» **ASSIGNMENT**:
Please report, as a bare number, how many lines below include the string "小蚂蚁温".

━━ SOURCE INFORMATION

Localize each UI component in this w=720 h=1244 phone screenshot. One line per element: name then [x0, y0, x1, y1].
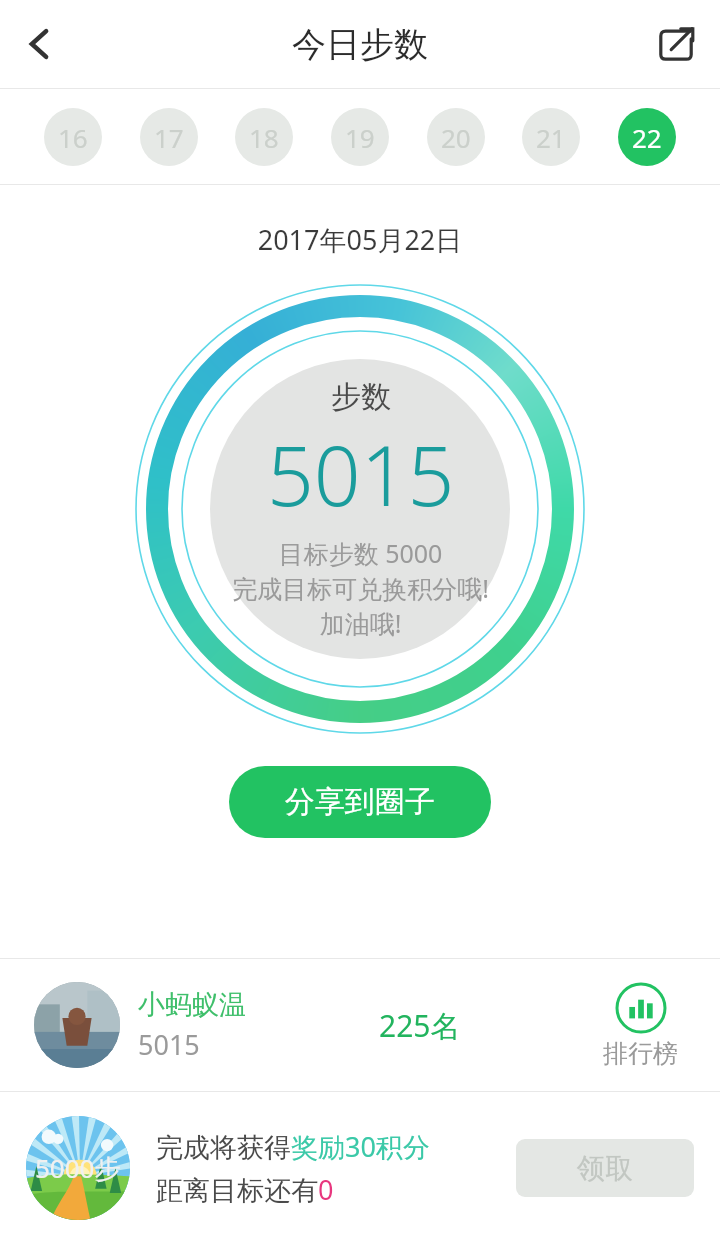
staticText: 步数 [331, 378, 391, 416]
staticText: 2017年05月22日 [0, 221, 720, 258]
staticText: 21 [536, 120, 566, 155]
staticText: 225名 [379, 1005, 461, 1046]
staticText: 领取 [577, 1151, 633, 1186]
button[interactable]: Back [8, 12, 72, 76]
button[interactable]: Share [644, 12, 708, 76]
staticText: 5000步 [35, 1150, 121, 1186]
staticText: 19 [345, 120, 375, 155]
button[interactable]: 17 [140, 108, 198, 166]
staticText: 22 [632, 120, 662, 155]
button[interactable]: 领取 [516, 1139, 694, 1197]
staticText: 20 [441, 120, 471, 155]
staticText: 小蚂蚁温 [138, 988, 246, 1022]
staticText: 今日步数 [292, 23, 428, 66]
staticText: 5015 [267, 418, 455, 530]
staticText: 17 [154, 120, 184, 155]
staticText: 16 [58, 120, 88, 155]
button[interactable]: 小蚂蚁温 [0, 959, 720, 1091]
staticText: 分享到圈子 [285, 783, 435, 821]
button[interactable]: 18 [235, 108, 293, 166]
button[interactable]: 16 [44, 108, 102, 166]
staticText: 距离目标还有0 [156, 1171, 334, 1208]
staticText: 目标步数 5000 完成目标可兑换积分哦! 加油哦! [232, 536, 489, 640]
staticText: 排行榜 [603, 1038, 678, 1069]
button[interactable]: 22 [618, 108, 676, 166]
staticText: 5015 [138, 1026, 200, 1063]
staticText: 18 [249, 120, 279, 155]
button[interactable]: 排行榜 [594, 982, 686, 1069]
button[interactable]: 20 [427, 108, 485, 166]
staticText: 完成将获得奖励30积分 [156, 1128, 430, 1165]
button[interactable]: 分享到圈子 [229, 766, 491, 838]
button[interactable]: 19 [331, 108, 389, 166]
button[interactable]: 21 [522, 108, 580, 166]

━━━━

» **WRITTEN RESPONSE**:
2